▶ **EXERCISE BRIEF**: In the entries, find all lines that hold the word "Ayında" and copy them.

Top of SUPPLIED MATERIAL

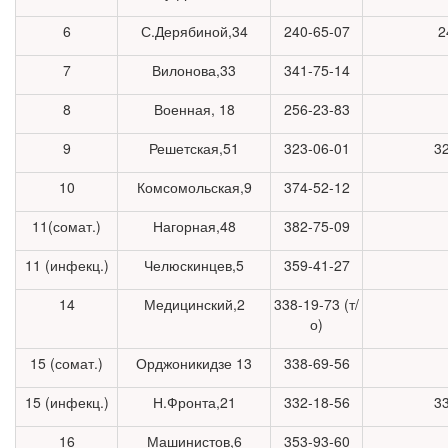
6
С.Дерябиной,34
240-65-07
2
7
Вилонова,33
341-75-14
8
Военная, 18
256-23-83
9
Решетская,51
323-06-01
3
10
Комсомольская,9
374-52-12
11(сомат.)
Нагорная,48
382-75-09
11 (инфекц.)
Челюскинцев,5
359-41-27
14
Медицинский,2
338-19-73 (т/
о)
15 (сомат.)
Орджоникидзе 13
338-69-56
15 (инфекц.)
Н.Фронта,21
332-18-56
3
16
Машинистов,6
353-93-60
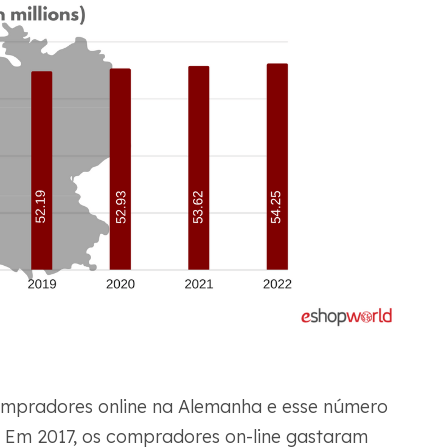
ompradores online na Alemanha e esse número
. Em 2017, os compradores on-line gastaram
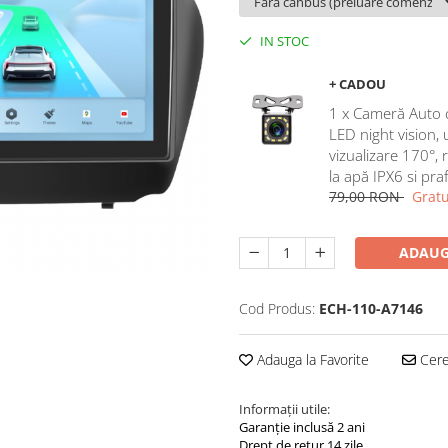
IN STOC
+ CADOU
1 x Cameră Auto 
LED night vision,
vizualizare 170°, 
la apă IPX6 si pra
79,00 RON
Gratu
ADAUG
Cod Produs:
ECH-110-A7146
Adauga la Favorite
Cere 
Informații utile:
Garanție inclusă 2 ani
Drept de retur 14 zile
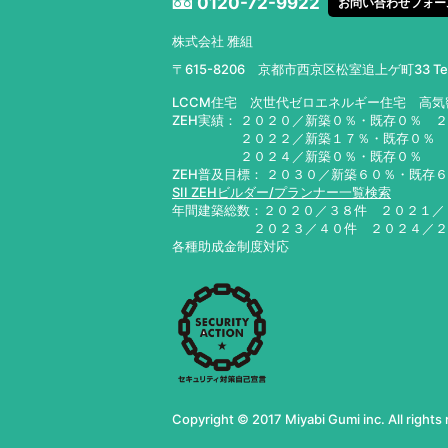
0120-72-9922
お問い合わせフォー
株式会社 雅組
〒615-8206 京都市西京区松室追上ゲ町33
T
LCCM住宅 次世代ゼロエネルギー住宅 高
ZEH実績： ２０２０／新築０％・既存０％ 
２０２２／新築１７％・既存０％ ２０
２０２４／新築０％・既存０％ ２０
ZEH普及目標： ２０３０／新築６０％・既存
SII ZEHビルダー/プランナー一覧検索
年間建築総数：２０２０／３８件 ２０２１
２０２３／４０件 ２０２４／
各種助成金制度対応
Copyright © 2017 Miyabi Gumi inc. All rights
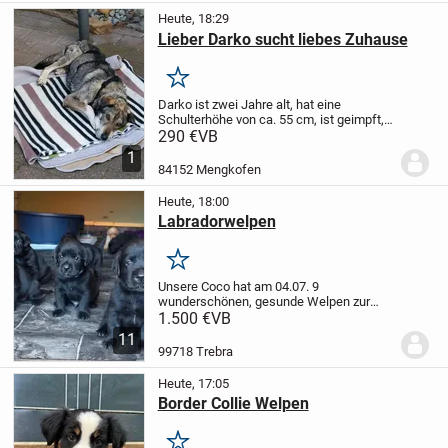
Heute, 18:29
Lieber Darko sucht liebes Zuhause
Merken
Darko ist zwei Jahre alt, hat eine
Schulterhöhe von ca. 55 cm, ist geimpft,
gechipt und i. Besitz eines EU-
290 €
VB
Ausweises.
Darko ist sehr lieb, anhänglich
1
und unkompliziert. Mit Hündinnen versteht
84152 Mengkofen
er sich...
Heute, 18:00
Labradorwelpen
Merken
Unsere Coco hat am 04.07. 9
wunderschönen, gesunde Welpen zur
Welt gebracht. Es suchen noch 2
1.500 €
VB
schwarze Hündin und 2 schwarze Rüden
11
ihre ❤️ Menschen.
Coco ist ein Goldator
99718 Trebra
75% Labrador und 25%...
Heute, 17:05
Border Collie Welpen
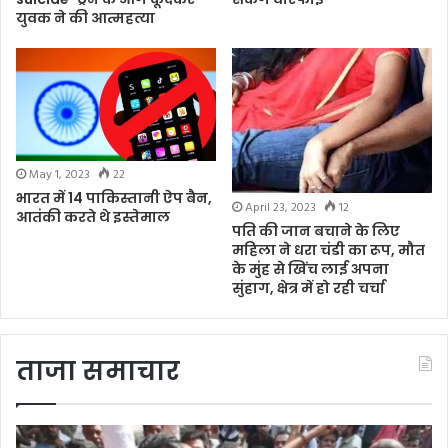
युवक ने की आत्महत्या
May 1, 2023
22
भारत में 14 पाकिस्तानी ऐप बैन,
April 23, 2023
12
आतंकी करते थे इस्तेमाल
पति की जान बचाने के लिए
महिला ने धरा चंडी का रूप, मौत
के मुंह से खिंच लाई अपना
सुंहाग, क्षेत्र में हो रही चर्चा
ताजा समाचार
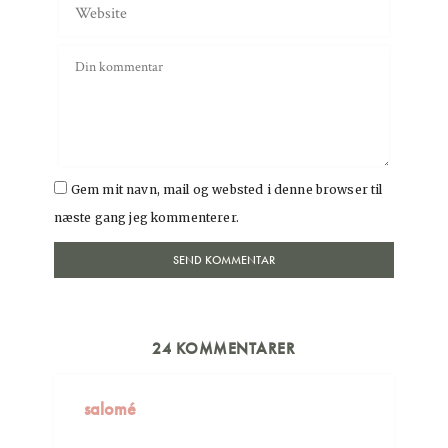
Gem mit navn, mail og websted i denne browser til
næste gang jeg kommenterer.
24 KOMMENTARER
salomé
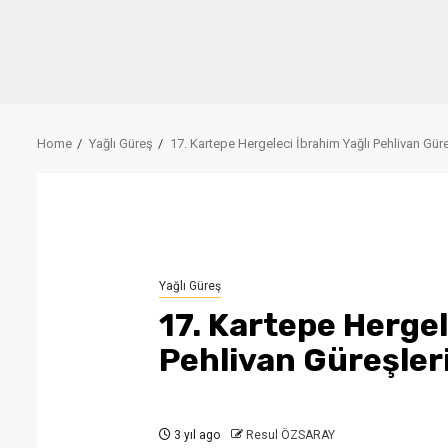
Home
Yağlı Güreş
17. Kartepe Hergeleci İbrahim Yağlı Pehlivan Güre
Yağlı Güreş
17. Kartepe Hergel
Pehlivan Güreşler
3 yıl ago
Resul ÖZSARAY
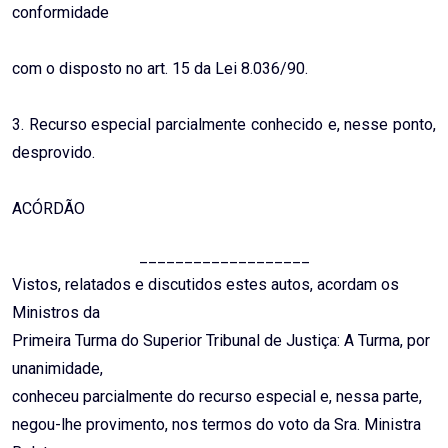
conformidade
com o disposto no art. 15 da Lei 8.036/90.
3. Recurso especial parcialmente conhecido e, nesse ponto,
desprovido.
ACÓRDÃO
___________________
Vistos, relatados e discutidos estes autos, acordam os
Ministros da
Primeira Turma do Superior Tribunal de Justiça: A Turma, por
unanimidade,
conheceu parcialmente do recurso especial e, nessa parte,
negou-lhe provimento, nos termos do voto da Sra. Ministra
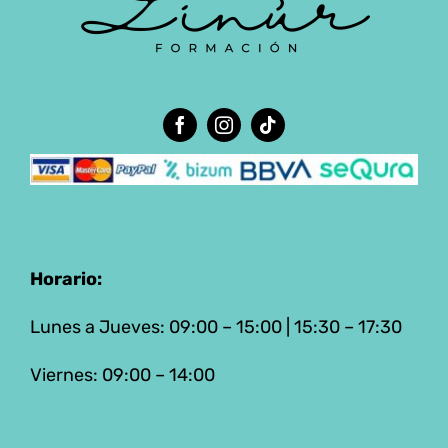
Horario:
Lunes a Jueves: 09:00 – 15:00 | 15:30 – 17:30
Viernes: 09:00 – 14:00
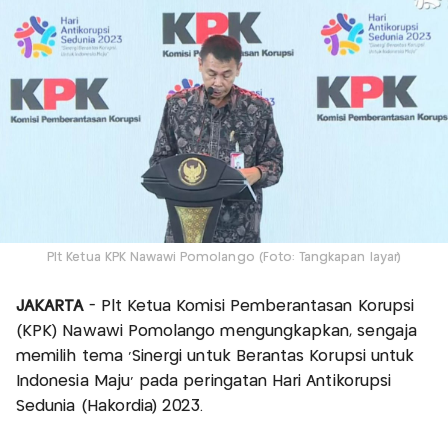
Plt Ketua KPK Nawawi Pomolango (Foto: Tangkapan layar)
JAKARTA
- Plt Ketua Komisi Pemberantasan Korupsi
(KPK) Nawawi Pomolango mengungkapkan, sengaja
memilih tema ‘Sinergi untuk Berantas Korupsi untuk
Indonesia Maju’ pada peringatan Hari Antikorupsi
Sedunia (Hakordia) 2023.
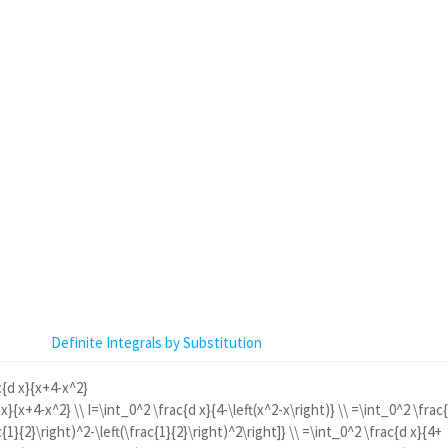
Definite Integrals by Substitution
c{d x}{x+4-x^2}
x}{x+4-x^2} \\ I=\int_0^2 \frac{d x}{4-\left(x^2-x\right)} \\ =\int_0^2 \frac
c{1}{2}\right)^2-\left(\frac{1}{2}\right)^2\right]} \\ =\int_0^2 \frac{d x}{4+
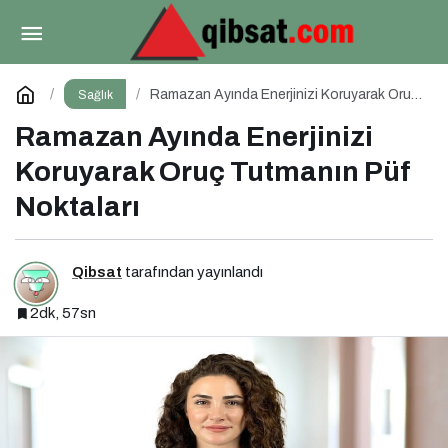
Otizmli Çocuklarda Ekran Süresi: Riskler ve
Öneriler
Paylaş
Yorum Yap
Ramazan Ayında Enerjinizi Koruyarak Oruç
Sağlık
Tutmanın Püf Noktaları
Ramazan Ayında Enerjinizi
Koruyarak Oruç Tutmanın Püf
Noktaları
Qibsat
tarafından yayınlandı
2dk, 57sn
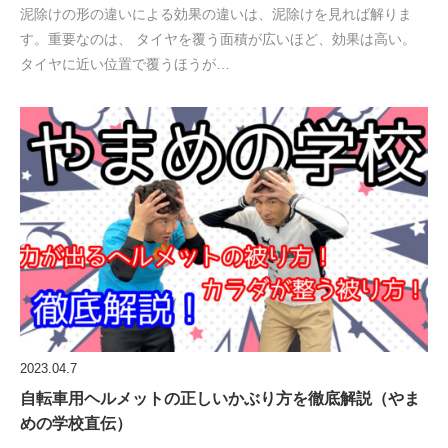
泥除けの形の違いによる効果の違いは、泥除けを見れば解りま
す。重要なのは、 タイヤを覆う面積が広いほど、効果は高い。
タイヤに近い位置で覆うほうが…
2023.04.7
自転車用ヘルメットの正しいかぶり方を徹底解説（やま
めの学校直伝）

Bottom of SUPPLIED MATERIAL

▶ **RESULT OF THE TASK**:
Ramazan Ayında Enerjinizi Koruyarak Oruç
Ramazan Ayında Enerjinizi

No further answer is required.